The cemetery, located in the city of Kaposvar, sustained serious damage, worth some 12,000 euros, according to Jewish community leader Lazlo Rona. Rona, head of the association of Jewish communities in the city, told the Hungarian nationwide MTI news agency that the vandalism was “clearly motivated by racism.” There are some 100,000 Jews living in the country, which has a population of 10 million.
Kaposvar Mayor Karoly Szita was quoted by MTI as saying that he was “upset and disgusted.” Local police launched an investigation into the vandalism, which occurred Sunday morning.
It is unclear whether the desecration of the graves was associated with the discovery a week ago of wanted Nazi war criminal Ladislaus Csizsik-Csatary, 97.
Csizsik-Csatary was a police commander in charge of a Jewish ghetto in the town of Kassa — today, the town of Kosice in Slovakia. During World War II, he helped send 15,700 Jews to their deaths at the Auschwitz death camp. After the Allies won the war, he fled the town. In 1948, he was convicted in absentia of war crimes in Czechoslovakia and was sentenced to death.
The office of the Hungarian state prosecutor announced three days after he was found that Csizsik-Csatary had been arrested on charges of committing war crimes.

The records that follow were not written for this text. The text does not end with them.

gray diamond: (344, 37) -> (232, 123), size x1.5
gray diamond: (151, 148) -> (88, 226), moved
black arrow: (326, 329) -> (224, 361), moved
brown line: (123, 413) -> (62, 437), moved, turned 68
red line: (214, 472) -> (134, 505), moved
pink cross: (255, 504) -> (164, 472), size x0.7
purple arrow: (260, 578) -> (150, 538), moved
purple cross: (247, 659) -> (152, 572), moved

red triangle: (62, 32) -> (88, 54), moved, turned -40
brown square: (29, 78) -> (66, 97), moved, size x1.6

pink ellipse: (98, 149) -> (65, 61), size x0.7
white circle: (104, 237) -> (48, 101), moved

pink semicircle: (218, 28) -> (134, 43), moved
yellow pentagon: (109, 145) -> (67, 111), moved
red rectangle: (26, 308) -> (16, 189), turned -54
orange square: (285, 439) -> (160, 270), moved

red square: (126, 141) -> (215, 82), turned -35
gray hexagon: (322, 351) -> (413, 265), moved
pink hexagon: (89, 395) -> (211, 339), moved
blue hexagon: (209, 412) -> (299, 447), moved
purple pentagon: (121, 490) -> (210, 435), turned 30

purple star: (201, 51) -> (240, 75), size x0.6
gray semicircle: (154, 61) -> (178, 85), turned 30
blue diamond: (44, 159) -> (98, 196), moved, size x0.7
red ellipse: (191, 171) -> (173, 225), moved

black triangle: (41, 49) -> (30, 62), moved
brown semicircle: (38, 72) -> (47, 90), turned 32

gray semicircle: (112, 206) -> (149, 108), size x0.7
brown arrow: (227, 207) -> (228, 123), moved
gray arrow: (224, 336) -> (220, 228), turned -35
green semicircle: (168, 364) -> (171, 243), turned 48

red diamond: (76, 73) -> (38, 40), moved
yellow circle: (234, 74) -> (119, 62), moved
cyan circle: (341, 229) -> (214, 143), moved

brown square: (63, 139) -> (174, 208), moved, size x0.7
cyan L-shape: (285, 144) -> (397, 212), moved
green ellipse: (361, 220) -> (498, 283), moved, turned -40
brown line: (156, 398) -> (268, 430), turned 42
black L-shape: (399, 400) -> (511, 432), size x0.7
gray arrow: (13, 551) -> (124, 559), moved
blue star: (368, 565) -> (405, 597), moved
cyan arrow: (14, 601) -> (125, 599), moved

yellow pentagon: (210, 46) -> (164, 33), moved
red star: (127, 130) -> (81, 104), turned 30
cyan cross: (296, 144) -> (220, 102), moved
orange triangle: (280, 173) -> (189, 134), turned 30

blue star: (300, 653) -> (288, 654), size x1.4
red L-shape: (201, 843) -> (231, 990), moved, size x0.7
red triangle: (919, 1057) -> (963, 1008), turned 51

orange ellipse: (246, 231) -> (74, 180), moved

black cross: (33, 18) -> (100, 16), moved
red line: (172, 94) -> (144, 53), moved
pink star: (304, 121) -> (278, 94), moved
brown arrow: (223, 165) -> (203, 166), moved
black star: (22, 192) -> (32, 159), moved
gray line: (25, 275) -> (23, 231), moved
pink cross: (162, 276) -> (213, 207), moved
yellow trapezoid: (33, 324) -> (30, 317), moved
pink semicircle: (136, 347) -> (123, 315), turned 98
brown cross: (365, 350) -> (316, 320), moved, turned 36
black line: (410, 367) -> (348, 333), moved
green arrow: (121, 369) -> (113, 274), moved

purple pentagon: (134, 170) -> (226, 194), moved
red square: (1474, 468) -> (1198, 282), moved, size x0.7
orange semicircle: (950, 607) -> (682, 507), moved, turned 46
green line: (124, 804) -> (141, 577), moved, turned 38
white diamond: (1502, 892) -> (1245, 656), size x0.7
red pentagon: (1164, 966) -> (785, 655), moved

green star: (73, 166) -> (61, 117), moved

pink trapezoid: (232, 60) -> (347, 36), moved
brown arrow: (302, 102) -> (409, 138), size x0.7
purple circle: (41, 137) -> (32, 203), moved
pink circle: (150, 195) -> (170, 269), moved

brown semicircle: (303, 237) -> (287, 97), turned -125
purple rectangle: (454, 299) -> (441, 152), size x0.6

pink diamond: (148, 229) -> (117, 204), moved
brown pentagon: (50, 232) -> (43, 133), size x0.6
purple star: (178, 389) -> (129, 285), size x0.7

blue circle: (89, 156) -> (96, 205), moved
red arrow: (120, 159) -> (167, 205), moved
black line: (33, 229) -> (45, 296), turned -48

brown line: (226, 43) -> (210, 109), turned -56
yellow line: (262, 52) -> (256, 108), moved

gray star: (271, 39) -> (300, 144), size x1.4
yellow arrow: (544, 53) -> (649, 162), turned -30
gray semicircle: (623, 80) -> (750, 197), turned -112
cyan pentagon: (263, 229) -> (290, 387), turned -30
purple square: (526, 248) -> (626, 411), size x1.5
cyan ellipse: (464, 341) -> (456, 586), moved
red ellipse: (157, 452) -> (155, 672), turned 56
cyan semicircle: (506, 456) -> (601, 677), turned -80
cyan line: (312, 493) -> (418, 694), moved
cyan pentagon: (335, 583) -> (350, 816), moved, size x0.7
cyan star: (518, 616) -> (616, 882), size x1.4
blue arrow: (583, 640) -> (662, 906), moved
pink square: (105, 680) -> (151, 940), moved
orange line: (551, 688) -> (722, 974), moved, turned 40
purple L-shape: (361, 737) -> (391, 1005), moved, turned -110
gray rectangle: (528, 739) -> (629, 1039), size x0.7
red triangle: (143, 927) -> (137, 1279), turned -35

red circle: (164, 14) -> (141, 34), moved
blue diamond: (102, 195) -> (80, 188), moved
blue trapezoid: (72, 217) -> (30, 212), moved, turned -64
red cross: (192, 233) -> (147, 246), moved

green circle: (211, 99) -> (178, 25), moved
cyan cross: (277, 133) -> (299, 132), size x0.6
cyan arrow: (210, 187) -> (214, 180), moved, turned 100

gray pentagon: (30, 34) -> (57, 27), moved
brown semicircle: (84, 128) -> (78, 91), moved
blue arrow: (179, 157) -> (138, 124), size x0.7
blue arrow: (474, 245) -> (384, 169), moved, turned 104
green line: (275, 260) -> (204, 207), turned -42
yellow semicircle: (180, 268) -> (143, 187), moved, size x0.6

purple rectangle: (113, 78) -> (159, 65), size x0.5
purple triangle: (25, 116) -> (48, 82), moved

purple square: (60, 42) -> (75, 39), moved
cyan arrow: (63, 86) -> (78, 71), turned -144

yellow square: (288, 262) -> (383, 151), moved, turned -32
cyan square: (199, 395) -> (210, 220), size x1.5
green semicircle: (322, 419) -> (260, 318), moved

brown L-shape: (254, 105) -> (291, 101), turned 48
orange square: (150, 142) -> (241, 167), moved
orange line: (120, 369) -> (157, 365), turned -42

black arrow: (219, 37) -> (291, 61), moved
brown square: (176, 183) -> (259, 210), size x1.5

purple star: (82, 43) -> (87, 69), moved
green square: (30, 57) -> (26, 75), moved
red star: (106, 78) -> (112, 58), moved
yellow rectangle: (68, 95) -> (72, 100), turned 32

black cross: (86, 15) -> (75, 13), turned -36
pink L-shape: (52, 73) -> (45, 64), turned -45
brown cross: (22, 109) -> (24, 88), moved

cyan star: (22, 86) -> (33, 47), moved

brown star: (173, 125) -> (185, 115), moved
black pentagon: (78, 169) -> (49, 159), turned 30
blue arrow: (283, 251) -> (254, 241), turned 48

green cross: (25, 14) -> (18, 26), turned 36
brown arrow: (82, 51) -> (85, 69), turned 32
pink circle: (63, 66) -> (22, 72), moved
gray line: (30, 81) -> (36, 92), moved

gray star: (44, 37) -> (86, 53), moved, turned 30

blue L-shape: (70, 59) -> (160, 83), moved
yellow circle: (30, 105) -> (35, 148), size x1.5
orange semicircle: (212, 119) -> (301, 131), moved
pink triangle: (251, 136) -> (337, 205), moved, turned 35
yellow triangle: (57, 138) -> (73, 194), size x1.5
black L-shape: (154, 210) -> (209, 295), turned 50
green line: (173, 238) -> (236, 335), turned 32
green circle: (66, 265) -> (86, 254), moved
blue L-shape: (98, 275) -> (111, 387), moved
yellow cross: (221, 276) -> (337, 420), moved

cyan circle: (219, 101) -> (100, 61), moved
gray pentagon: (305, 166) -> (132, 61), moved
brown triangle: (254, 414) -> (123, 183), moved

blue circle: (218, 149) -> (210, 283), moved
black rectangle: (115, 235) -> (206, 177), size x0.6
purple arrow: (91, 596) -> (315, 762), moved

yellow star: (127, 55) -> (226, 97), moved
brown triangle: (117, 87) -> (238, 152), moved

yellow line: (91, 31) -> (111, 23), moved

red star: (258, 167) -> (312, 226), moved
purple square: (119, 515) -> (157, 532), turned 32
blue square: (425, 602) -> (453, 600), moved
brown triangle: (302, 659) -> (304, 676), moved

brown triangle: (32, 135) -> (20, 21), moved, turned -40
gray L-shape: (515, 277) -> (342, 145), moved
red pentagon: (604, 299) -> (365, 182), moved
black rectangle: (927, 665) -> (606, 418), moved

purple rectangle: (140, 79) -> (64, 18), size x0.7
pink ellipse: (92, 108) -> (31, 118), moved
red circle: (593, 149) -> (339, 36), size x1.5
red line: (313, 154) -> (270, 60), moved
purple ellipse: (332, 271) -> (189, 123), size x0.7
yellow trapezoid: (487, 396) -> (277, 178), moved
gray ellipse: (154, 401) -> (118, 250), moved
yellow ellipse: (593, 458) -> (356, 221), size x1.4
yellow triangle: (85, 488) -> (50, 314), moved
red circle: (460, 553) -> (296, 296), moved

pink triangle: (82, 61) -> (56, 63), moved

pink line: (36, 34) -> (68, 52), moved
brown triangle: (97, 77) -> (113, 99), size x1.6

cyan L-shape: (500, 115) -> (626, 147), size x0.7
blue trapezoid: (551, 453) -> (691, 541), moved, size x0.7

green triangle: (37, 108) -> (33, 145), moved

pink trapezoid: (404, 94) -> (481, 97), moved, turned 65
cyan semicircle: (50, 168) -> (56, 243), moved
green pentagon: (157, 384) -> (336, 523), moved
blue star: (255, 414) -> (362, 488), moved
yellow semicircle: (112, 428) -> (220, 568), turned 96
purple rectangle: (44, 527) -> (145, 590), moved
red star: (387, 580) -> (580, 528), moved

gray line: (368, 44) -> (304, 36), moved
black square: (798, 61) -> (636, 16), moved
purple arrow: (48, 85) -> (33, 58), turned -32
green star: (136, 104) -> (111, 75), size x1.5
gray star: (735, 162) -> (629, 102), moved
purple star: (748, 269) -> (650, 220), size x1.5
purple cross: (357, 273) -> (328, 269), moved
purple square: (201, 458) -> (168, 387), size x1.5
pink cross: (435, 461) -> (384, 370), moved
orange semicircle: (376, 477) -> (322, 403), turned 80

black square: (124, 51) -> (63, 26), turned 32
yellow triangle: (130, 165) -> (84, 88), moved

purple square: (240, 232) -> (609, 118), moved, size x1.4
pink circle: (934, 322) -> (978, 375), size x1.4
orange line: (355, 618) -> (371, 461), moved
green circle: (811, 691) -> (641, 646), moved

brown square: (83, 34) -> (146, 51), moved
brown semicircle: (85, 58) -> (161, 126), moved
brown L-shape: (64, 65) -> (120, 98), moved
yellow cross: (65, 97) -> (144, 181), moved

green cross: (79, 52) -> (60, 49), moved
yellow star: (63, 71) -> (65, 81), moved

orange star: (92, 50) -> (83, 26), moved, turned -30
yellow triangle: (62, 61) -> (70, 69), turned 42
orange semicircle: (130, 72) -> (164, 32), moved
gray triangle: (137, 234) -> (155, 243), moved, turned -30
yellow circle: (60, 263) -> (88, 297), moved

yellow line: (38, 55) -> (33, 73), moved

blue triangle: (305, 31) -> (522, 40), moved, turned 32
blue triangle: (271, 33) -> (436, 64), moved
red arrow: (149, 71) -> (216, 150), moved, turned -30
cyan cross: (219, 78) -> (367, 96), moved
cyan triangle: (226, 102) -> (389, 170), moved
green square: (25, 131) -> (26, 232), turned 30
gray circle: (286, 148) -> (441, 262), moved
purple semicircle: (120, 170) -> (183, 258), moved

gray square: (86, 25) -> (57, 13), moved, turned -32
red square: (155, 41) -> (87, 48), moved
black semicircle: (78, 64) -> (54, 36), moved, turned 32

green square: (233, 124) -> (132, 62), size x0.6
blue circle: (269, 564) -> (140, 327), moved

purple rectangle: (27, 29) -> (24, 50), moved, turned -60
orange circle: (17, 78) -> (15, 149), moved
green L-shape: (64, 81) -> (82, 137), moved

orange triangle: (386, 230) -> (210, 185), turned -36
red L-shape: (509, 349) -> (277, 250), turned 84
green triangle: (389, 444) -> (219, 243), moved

Last weekend, vandals desecrated the Jewish cemetery in Anklam, police said, with some completely uprooted from their settings. Massive destruction was obvious from one corner of the cemetery to the other.
Local media in Germany reported the Anklam attorney general conducted an investigation because “the dead were disturbed,” and due to destruction of property. Police are seeking witnesses to the crime.